The Canadian Updateable Model Output Statistics (UMOS) System: Design and Development Tests

Abstract

The use of model output statistics (MOS) in operational weather element prediction has been hindered since the mid-1980s by frequent changes in the operational numerical weather prediction models that supply the predictors for the weather element forecasts. Once the model changes, a new archive of model output must be collected for a long enough period that statistically stable equations can be developed. This paper describes a new statistical interpretation system that addresses this problem and permits the rapid adaptation of the statistical forecast to changes in the formulation of the driving model. In comparison with traditional MOS development, the new system incorporates two main features. First, the data are stored in the form of the cross-products matrices used in multivariate statistical techniques rather than as raw observations and forecasts. It is these matrices that are updated regularly with new output from the model. Second, equations are developed by a weighted blending of the new and old model data, with weights chosen to emphasize the new model data while including enough old model data in the development to ensure stable equations and a smooth transition to dependency on the new model. This paper describes the design of the new system and shows tests of the equation development method following a major change of the Canadian operational model. Tests were carried out for surface temperature, probability of precipitation, and wind direction and speed for about 200 Canadian stations that have a reliable observation record.
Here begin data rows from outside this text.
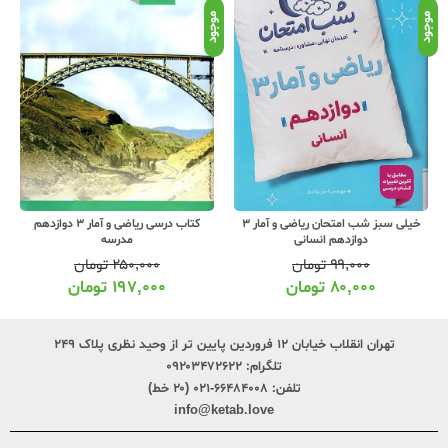
موجود
موجود
موج
کتاب درسی ریاضی و آمار 3 دوازدهم
مهروماه پرسوال ریاضی و آمار 3 دوازدهم
مدرسه
بیست پک + ضمیمه رایگان
۲۵۰,۰۰۰
تومان
۳۱۰,۰۰۰
تومان
۱۹۷,۰۰۰
تومان
۲۴۴,۰۰۰
تومان
تهران انقلاب خیابان ۱۲ فروردین پایین تر از وحید نظری پلاک ۲۴۹
تلگرام:
۰۹۲۰۳۴۷۲۶۲۲
تلفن:
۶۶۴۸۴۰۰۸-۰۲۱ (۲۰ خط)
info@ketab.love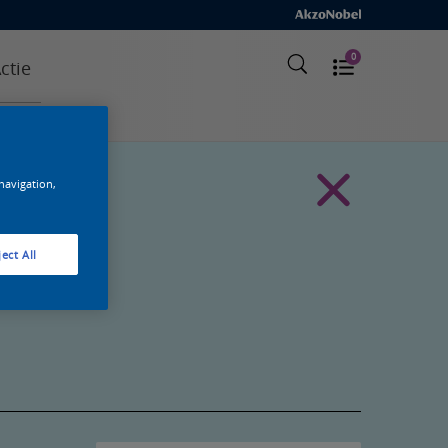
0
ctie
 navigation,
ect All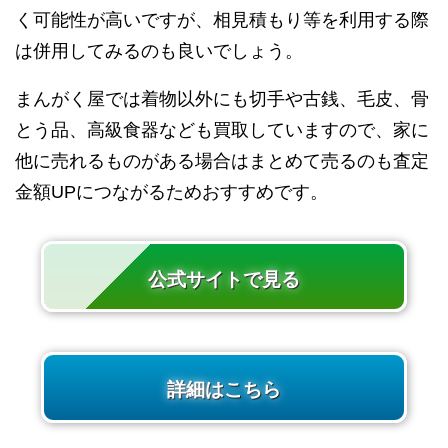
く可能性が高いですが、相見積もり等を利用する際
は併用してみるのも良いでしょう。
まんがく屋では着物以外にも切手や古銭、毛皮、骨
とう品、高級食器なども買取していますので、家に
他に売れるものがある場合はまとめて売るのも査定
金額UPにつながるためおすすめです。
公式サイトで見る
詳細はこちら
For all three elements, the coefficients and predictors selected remained remarkably stable through the transition from dependence on old model data to new model data. Although some degradation of the goodness of fit was noticed during the period when new and old model forecasts were blended, especially for wind, these effects were minor, which means that useful MOS equations could be obtained relatively soon after a change of model. Results from a comparison of forecasts from the new system with operational perfect prog forecasts and direct model output forecasts are the subject of a second paper.